Carsyn’s parents declined to have her intubated, and she instead started receiving plasma therapy, the report said. But by June 22, her condition wasn’t improving and “intubation was required,” the medical examiner wrote.
Despite “aggressive therapy and maneuvers,” Carsyn still didn’t get better, leading Brunton Davis to request “heroic efforts” even knowing that her daughter “had low chance of meaningful survival,” according to the report.
But none of the procedures worked and Carsyn continued to deteriorate. She died shortly after 1 p.m. on June 23, two days after her 17th birthday.
“We are incredibly saddened by her passing at this young age, but are comforted that she is pain free,” Brunton Davis wrote in the GoFundMe statement.
Jones, however, argued that Carsyn’s death could have been prevented.
“I started looking into her mother, the church where the COVID party was held with more than 100 children, her health history, and who she was and I felt so angry and sad that this happened,” she told Newsweek.

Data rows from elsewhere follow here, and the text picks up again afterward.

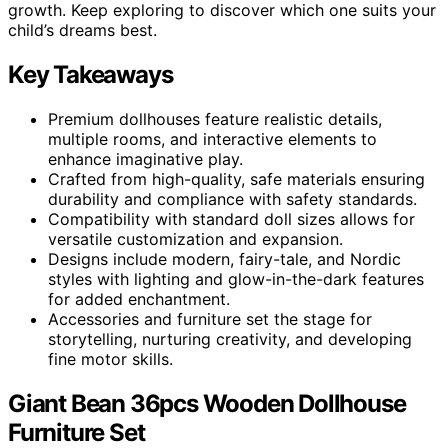
growth. Keep exploring to discover which one suits your
child’s dreams best.
Key Takeaways
Premium dollhouses feature realistic details,
multiple rooms, and interactive elements to
enhance imaginative play.
Crafted from high-quality, safe materials ensuring
durability and compliance with safety standards.
Compatibility with standard doll sizes allows for
versatile customization and expansion.
Designs include modern, fairy-tale, and Nordic
styles with lighting and glow-in-the-dark features
for added enchantment.
Accessories and furniture set the stage for
storytelling, nurturing creativity, and developing
fine motor skills.
Giant Bean 36pcs Wooden Dollhouse
Furniture Set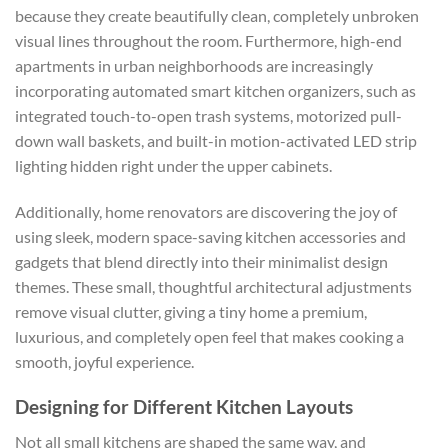
because they create beautifully clean, completely unbroken
visual lines throughout the room. Furthermore, high-end
apartments in urban neighborhoods are increasingly
incorporating automated
smart kitchen organizers
, such as
integrated touch-to-open trash systems, motorized pull-
down wall baskets, and built-in motion-activated LED strip
lighting hidden right under the upper cabinets.
Additionally, home renovators are discovering the joy of
using sleek, modern
space-saving kitchen
accessories and
gadgets
that blend directly into their minimalist design
themes. These small, thoughtful architectural adjustments
remove visual clutter, giving a tiny home a premium,
luxurious, and completely open feel that makes cooking a
smooth, joyful experience.
Designing for Different Kitchen Layouts
Not all small kitchens are shaped the same way, and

On Twitter, Jones shared images of posts from a Facebook profile with Brunton Davis’s name, which is no longer online. One post expressed support for anti-mask efforts and another criticized the methods doctors were using to treat Carsyn.
“The doctors are refusing to give her Hydroxychloriquine [sic], citing ‘new studies’ that it does not work and can be harmful. Using it is against their policy,” the post read. “This is very upsetting to me, as many of you know how I feel about that.”

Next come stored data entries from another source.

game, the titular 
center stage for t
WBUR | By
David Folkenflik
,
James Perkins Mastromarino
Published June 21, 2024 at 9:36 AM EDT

On Sunday, Jones, who created the independent coronavirus dashboard after she said she was fired by the Florida Department of Health in May for refusing to make changes to how the state presented its data publicly, wrote that she was “so saddened for this girl and the loss of life.”
“Every death on this website is heartbreaking. Every minute lost in someone’s life is a tragedy,” she wrote, referring to her database. “But this one will stick with me long after this virus has torn through our communities.”